Queen of the Night will ‘sing’ in the sunshine
Caroline Bingham meets Lynn Baker, a glass designer based in the Wolds whose work will feature in this year’s Doddington exhibition.
It could not be a more tranquil spot for a home and studio, overlooking fields of grazing sheep and further beyond, Wispington Church. Lynn Baker arrived in Lincolnshire, like many people, because of her husband David’s career in the RAF. Her focus was bringing up their three children and her creative outlet until then was music; Lynn still plays baritone horn with Kirton Brass Band and Banovallum Brass.
“I suppose I have been creative all my life,” Lynn explained, “but the opportunity did not arrive until I was 40 to take a step back, redirect my life and explore which medium would most appeal to me.”
Lynn began by enrolling on an access course in art and design at the University of Lincoln. Five years later she graduated with a First Class Honours degree in Contemporary Decorative Craft. “The beauty of these courses was the wide base of mediums, skills and techniques with which you began and gradually my focus was drawn to blowing and kiln firing glass. This diagnostic approach was both therapeutic and enormously enriching for me.”
To hone her skills further, Lynn studied for two more years at the International Glass Centre at Brierley Hill in the West Midlands, gaining a postgraduate certificate in Glass Design. She is now a member of the Society of Master Designer Craftsmen.
Her studio is in a converted conservatory at the family home and is packed with a dizzying variety of tools and equipment: two large kilns and of course lots of sheets of glass, glass pellets and jars of oxides, which colour and decorate Lynn’s work.
For Lynn glass offers such a broad spectrum of properties with which to translate her ideas and the inspiration she finds in the Lincolnshire countryside.
Lynn said: “Glass has seven distinct properties including translucence, texture, transparency, opacity, reflection, refraction and lastly malleability under heat, making it ductile. It can be fragile but also much stronger than it appears.”
Lynn works in lead crystal and while kiln made pieces are fired in her studio, she travels to the West Midlands and rents use of their furnace for glass blowing. Many might think that this is traditionally a male dominated art, requiring plenty of puff and muscle to handle the rods and weight of the molten glass. “It is all about temperature control,” said Lynn, who is slightly built. “When the glass reaches the ideal temperature of between 800 and 900°C, blowing is a relatively gentle process. I do get assistance from other artists to control the weight of the rod and molten glass.”
Cabinets in the studio contain some of the beautiful blown bowls, candle holders, paperweights and vases Lynn creates; earthen tones, ridges and magical light of autumn fields reflected in the russet and grey oxide colourations and grooved stem of one bowl; the ever open hungry mouths of fledgling birds against a big sky in bright blue vases. Lynn would agree that she has a very feminine interpretation of her medium, with a fluidity and softness which probably sets her work apart from her male contemporaries.

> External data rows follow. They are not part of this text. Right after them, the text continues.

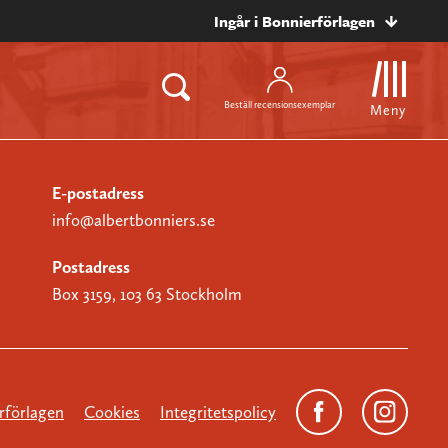
Ingår i Bonnierförlagen
Beställ recensionsexemplar
Meny
E-postadress
info@albertbonniers.se
Postadress
Box 3159, 103 63 Stockholm
förlagen
Cookies
Integritetspolicy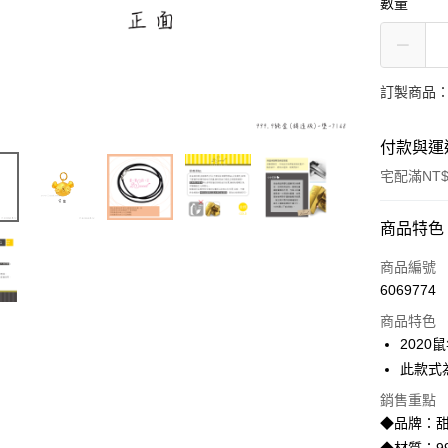
數量
訂製商品：
付款與運
宅配滿NT$
付款方式
商品特色
信用卡一
商品編號
6069774
信用卡分
商品特色
3 期 
202
6 期 
合作金
此款式
華南商
合作金
LINE Pay
銷售重點
上海商
華南商
◆品牌：甜
國泰世
Apple Pay
上海商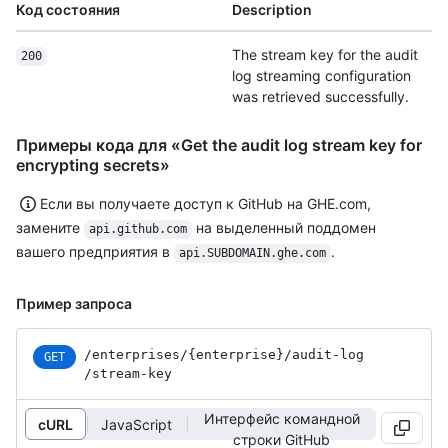
Код состояния
Description
The stream key for the audit
200
log streaming configuration
was retrieved successfully.
Примеры кода для «Get the audit log stream key for
encrypting secrets»
Если вы получаете доступ к GitHub на GHE.com,
замените
на выделенный поддомен
api.github.com
вашего предприятия в
.
api.SUBDOMAIN.ghe.com
Пример запроса
/enterprises
/{enterprise}
/audit-log
GET
/stream-key
Интерфейс командной
cURL
JavaScript
строки GitHub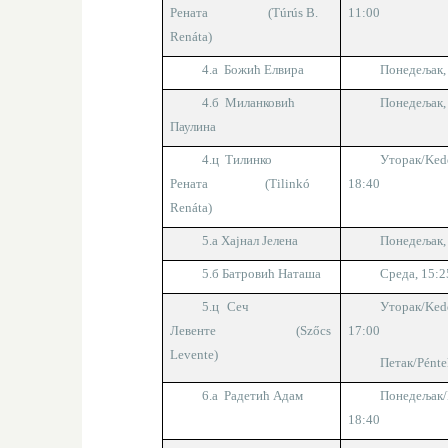
Рената (Túrús B.
1
1
:
0
0
Renáta)
4.а Божић Елвира
Понедељак,
4.б Миланковић
Понедељак,
Паулина
4.ц Тилинко
Уторак
/Ked
Рената
(
Tilinkó
18:40
Renáta)
5.a
Хајнал Јелена
Понедељак,
5.б
Батровић Наташа
Среда, 1
5
:
2
5
.
ц
Сеч
Уторак
/Ked
Левенте
(Szőcs
17:
0
0
Levente)
Петак
/Pénte
6.a Радетић Адам
Понедељак/
18:40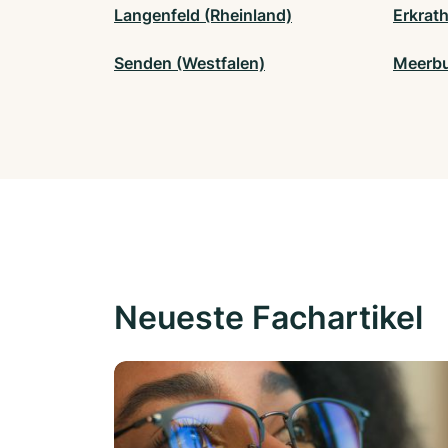
Langenfeld (Rheinland)
Erkrat
Senden (Westfalen)
Meerb
Neueste Fachartikel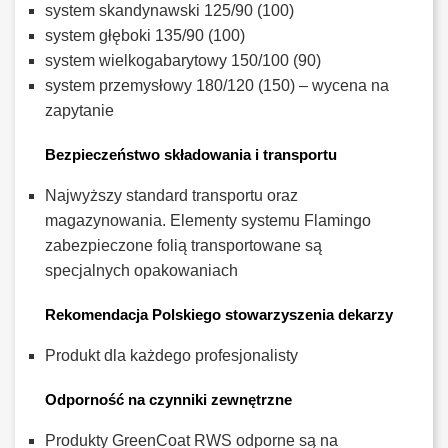
system skandynawski 125/90 (100)
system głęboki 135/90 (100)
system wielkogabarytowy 150/100 (90)
system przemysłowy 180/120 (150) – wycena na
zapytanie
Bezpieczeństwo składowania i transportu
Najwyższy standard transportu oraz
magazynowania. Elementy systemu Flamingo
zabezpieczone folią transportowane są
specjalnych opakowaniach
Rekomendacja Polskiego stowarzyszenia dekarzy
Produkt dla każdego profesjonalisty
Odporność na czynniki zewnętrzne
Produkty GreenCoat RWS odporne są na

Much of Lynn’s work is sold through word of mouth and by commission. Five galleries in the UK stock her work and an agent represents Lynn and nine other glass designers overseas. Her work has appeared in the Middle East, USA, Australia and New Zealand. Recently Lynn has worked on bids for architectural commissioned pieces and fish inspired stairwell sculptures for a beach house development in Dubai. Much closer to home, Lynn is working with Jeanette Killner on an allotment themed exhibition called Seeds of Inspiration to be held at the Sam Scorer Gallery in Lincoln from 23th April to 5th May 2019.
Lynn’s pieces at Doddington Hall, floral motif sculptures mounted on sturdy metal rods, will be on display in the Walled Garden.
“This is a significant year for women and I researched plants that claim to have healing properties for women. The design is called Queen of the Night, from the orchid cacti with the same name. The original flower is white but mine will be midnight blue with peach variations and pink adornments. The colourways will ‘sing’ in the natural light of any garden border.”
Lynn begins by cutting the petals from coloured glass, which are then fused in the kiln with a plain layer of glass beneath them, adding additional strength. When the glass reaches the required temperature, the glass will slump and mould to a petal’s undulations. Firing takes three days, after which the final assembly takes place with sturdy washers and screw bolts. Their delicacy and grace in a garden setting defies their sturdiness and durability. Prices for Queen of the Night start at £85 and all pieces can be paid for and reserved for collection when the exhibition ends.